In a press release issued yesterday, the FTC announced that enforcement of the "Red Flags Rule" ("the Rule"), which was scheduled to begin today, is being extended to August 1, 2009, in order to give creditors and financial institutions more time to develop and implement written identity theft prevention programs.
Promulgated under the Fair and Accurate Credit Transactions Act (FACTA) in order to combat identify theft, the Rule requires "financial institutions" and "creditors" with "covered accounts" to implement a written identity theft prevention program to detect, prevent, and mitigate identity theft in connection with opening new accounts and maintaining existing accounts.

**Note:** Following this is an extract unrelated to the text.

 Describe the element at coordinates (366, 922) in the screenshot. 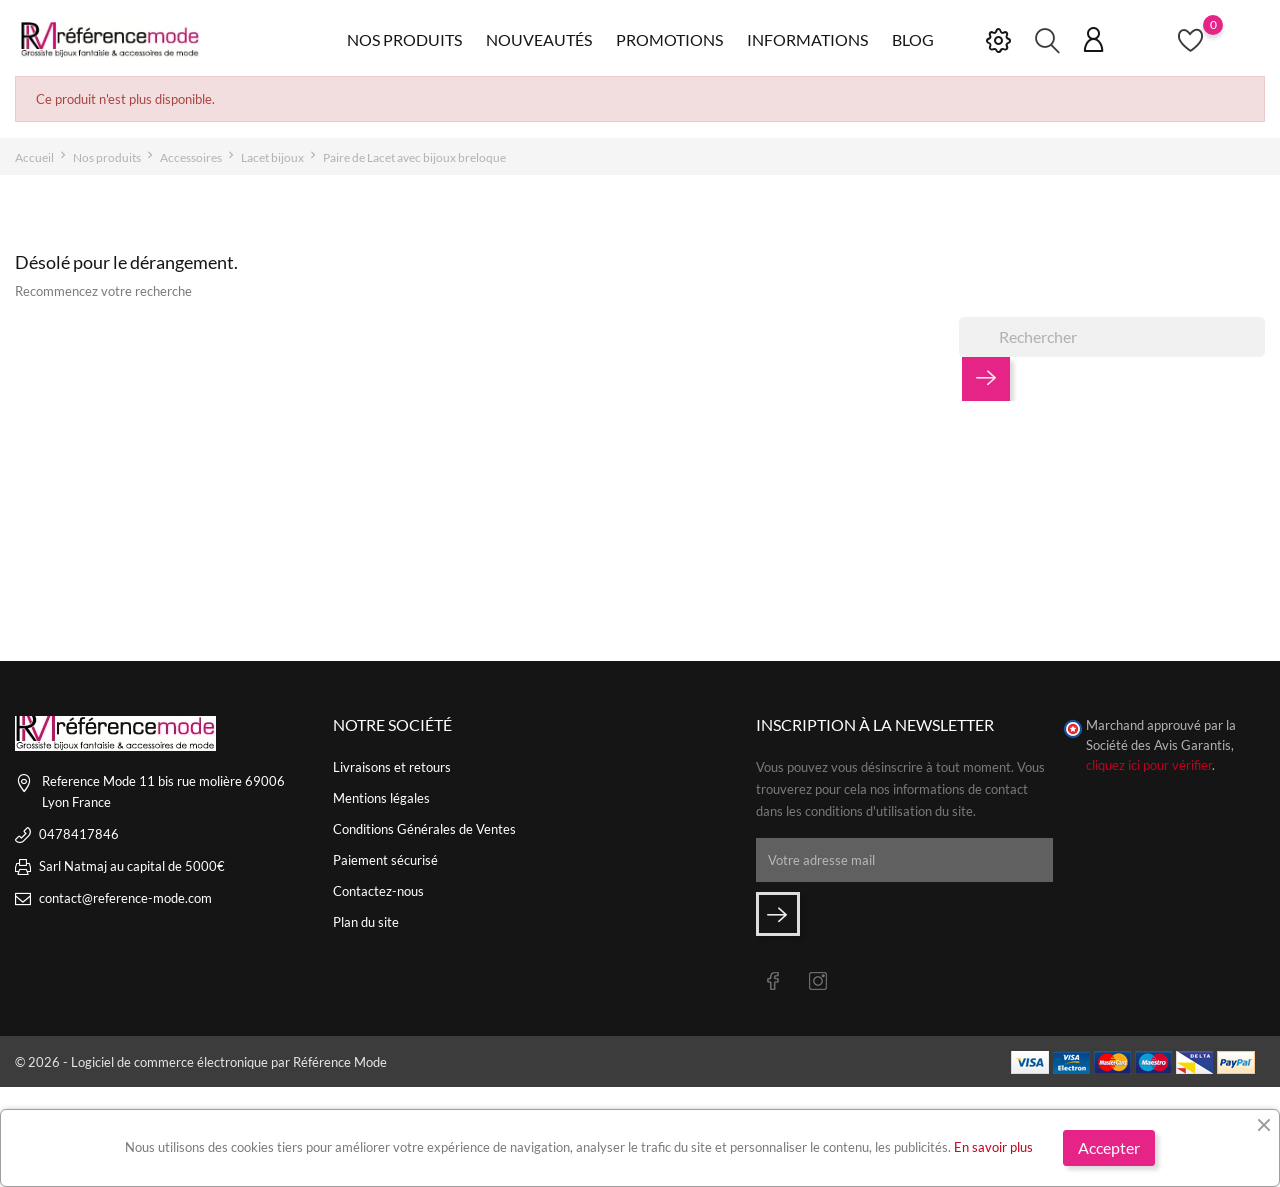 I see `Plan du site` at that location. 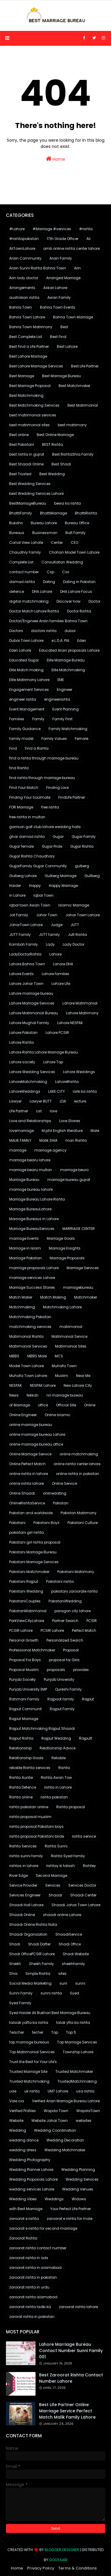 This screenshot has width=111, height=2576. What do you see at coordinates (34, 1218) in the screenshot?
I see `Marriage Bureaus in Lahore` at bounding box center [34, 1218].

In its announcement, the FTC noted continuing concerns about the Rule:
"Given the ongoing debate about whether Congress wrote this provision too broadly, delaying enforcement of the Red Flags Rule will allow industries and associations to share guidance with their members, provide low-risk entities an opportunity to use the template in developing their programs, and give Congress time to consider the issue further," FTC Chairman Jon Leibowitz said.
The FTC also announced that for entities that have a low risk of identity theft, such as businesses that know their customers personally, it will soon release a template to help them comply with the law.
The announcement does not affect other federal agencies' enforcement of the original November 1, 2008 compliance deadline for institutions subject to their oversight, for example, state and nationally chartered banks, and savings and loans.
In addition to banks, savings and loans, and credit unions, "financial institutions" covered by the Rule include entities directly or indirectly holding around transaction accounts, i.e., consumer accounts from which checks can be written or other transfers made to third parties, including mutual funds that offer check writing privileges.
The FTC has taken the position that the Rule does not apply to include or exclude any industry. Rather, applicability depends on whether the company is a "financial institution" or "creditor" with "covered accounts" as defined in the Rule. Thus, any company which extends credit to consumers to purchase its products may become a "creditor." Both creditors and financial institutions must conduct a risk assessment to determine whether they have any accounts for which a reasonably foreseeable risk of identity theft exists.